Photo issue du site de l'Assemblée nationale ou de WikipediaGérard Sebaoun :

Nous sommes confrontés à un projet de loi qui aura des conséquences sur la vie de millions de nos concitoyens, un projet de loi qui cache un contenu très politique derrière une rédaction extrêmement technique.

Je sais que les médias – pas seulement les médias, d’ailleurs – pronostiquent un affrontement interne à la majorité, entre des députés souvent qualifiés de réformistes, qui soutiendraient ce texte dans sa logique actuelle, et des frondeurs qualifiés d’archaïques, qui le refuseraient en bloc. À lire le contenu et les noms des signataires d’une grande partie des presque 5 000 amendements, cette ligne de fracture est, à l’évidence, très artificielle.

L’ambition principale de ce projet de loi aurait dû être d’élaborer les premières réponses aux mutations profondes du monde du travail, à l’évolution possible des différents statuts et à ses conséquences sur nos protections sociales, individuelles et collectives. Ce texte ne me semble pas répondre à cette première ambition.

La note récente de France Stratégie sur les nouvelles formes de travail et la protection des actifs doit nous interpeller. Elle émet deux hypothèses à l’horizon de dix ans.

La première hypothèse est la plus probable. À cadre législatif constant, nous ne devrions pas connaître de déformation majeure de la structure de l’emploi. À l’horizon 2027, nous ne devrions pas observer d’explosion des contrats à durée déterminée, ni de l’emploi non salarié. Pour rappel, selon l’enquête « Emploi » 2014 de l’INSEE, notre pays compte, hors secteur public, 74 % de salariés en CDI à temps plein ou partiel et 14 % de non-salariés ; les 12 % restants se partagent entre CDD, intérim, apprentissage et contrats aidés.

La seconde hypothèse est celle d’une éventuelle rupture radicale avec l’organisation actuelle du travail, basée sur le salariat et l’emploi indépendant sous toutes ses formes, y compris les plates-formes.

Avions-nous besoin de ce texte qui, malgré un titre très prometteur, comporte de lourdes modifications législatives qui ont rapidement cristallisé de fortes oppositions ? Je ne le crois pas. Pour illustrer ma position, je ne ferai qu’effleurer trois de ses articles phares. Je commence par l’article 2, ce mastodonte de 719 alinéas dont nous saurons, à la fin de nos débats, s’il inverse ou non la hiérarchie des normes et efface le principe de faveur. Je le crains. Quant à l’article 11, sur les accords dits « offensifs », conclus « en vue de la préservation ou du développement de l’emploi », je proposerai sa suppression. Enfin, l’article 30, sur les licenciements en cas de difficultés économiques, est au coeur de la contestation.
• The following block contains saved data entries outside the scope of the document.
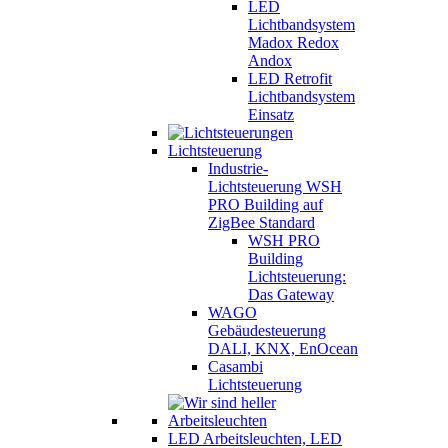
LED
Lichtbandsystem
Madox Redox
Andox
LED Retrofit
Lichtbandsystem
Einsatz
Lichtsteuerung
Industrie-
Lichtsteuerung WSH
PRO Building auf
ZigBee Standard
WSH PRO
Building
Lichtsteuerung:
Das Gateway
WAGO
Gebäudesteuerung
DALI, KNX, EnOcean
Casambi
Lichtsteuerung
LED Arbeitsleuchten, LED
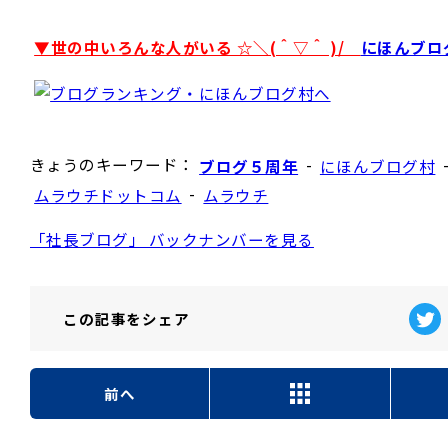
▼世の中いろんな人がいる ☆＼(＾▽＾ )/
にほんブロ
きょうのキーワード：
-
ブログ５周年
にほんブログ村
-
ムラウチドットコム
ムラウチ
「社長ブログ」 バックナンバーを見る
この記事を
シェア
前へ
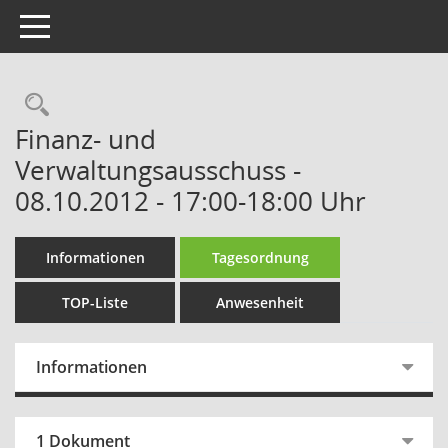
Toggle navigation
Rechercheauswahl
Finanz- und
Verwaltungsausschuss -
08.10.2012 - 17:00-18:00 Uhr
Informationen
Tagesordnung
TOP-Liste
Anwesenheit
Informationen
1 Dokument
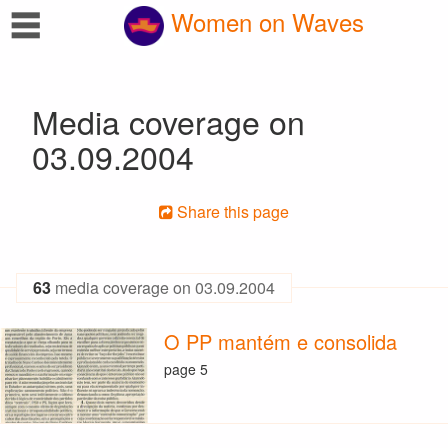
☰
Women on Waves
Media coverage on
03.09.2004
Share this page
63
media coverage on 03.09.2004
O PP mantém e consolida
page 5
Cette réforme du code du travail nous a également été présentée avec des arguments que je considère comme contestables.

On a d’abord mis en avant la simplification d’un code qui serait devenu indigeste, illisible pour la plupart des entrepreneurs, notamment pour les TPE et les PME. Après tout, cela peut s’entendre, cela peut se discuter. Mais là n’est pas le sujet principal, sauf si l’on veut faire un effet de plateau. On pourrait dire la même chose de bien d’autres codes, tout aussi volumineux et impénétrables.